### Work task
Beginning with the line that holds "YEAR I HAD THE", retype the rest of the listing exactly, last line included.
Material for this exercise Block Start
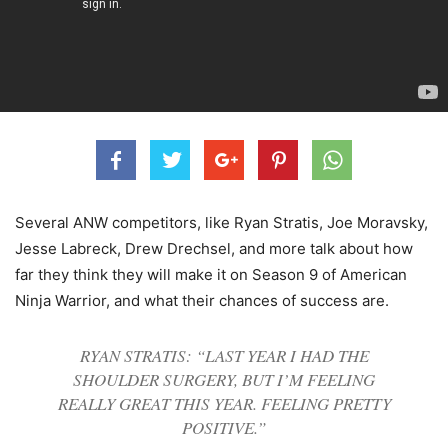
Several ANW competitors, like Ryan Stratis, Joe Moravsky,
Jesse Labreck, Drew Drechsel, and more talk about how
far they think they will make it on Season 9 of American
Ninja Warrior, and what their chances of success are.
RYAN STRATIS: “LAST YEAR I HAD THE
SHOULDER SURGERY, BUT I’M FEELING
REALLY GREAT THIS YEAR. FEELING PRETTY
POSITIVE.”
Material for this exercise Block End
### Solution for this exercise
RYAN STRATIS: “LAST YEAR I HAD THE
SHOULDER SURGERY, BUT I’M FEELING
REALLY GREAT THIS YEAR. FEELING PRETTY
POSITIVE.”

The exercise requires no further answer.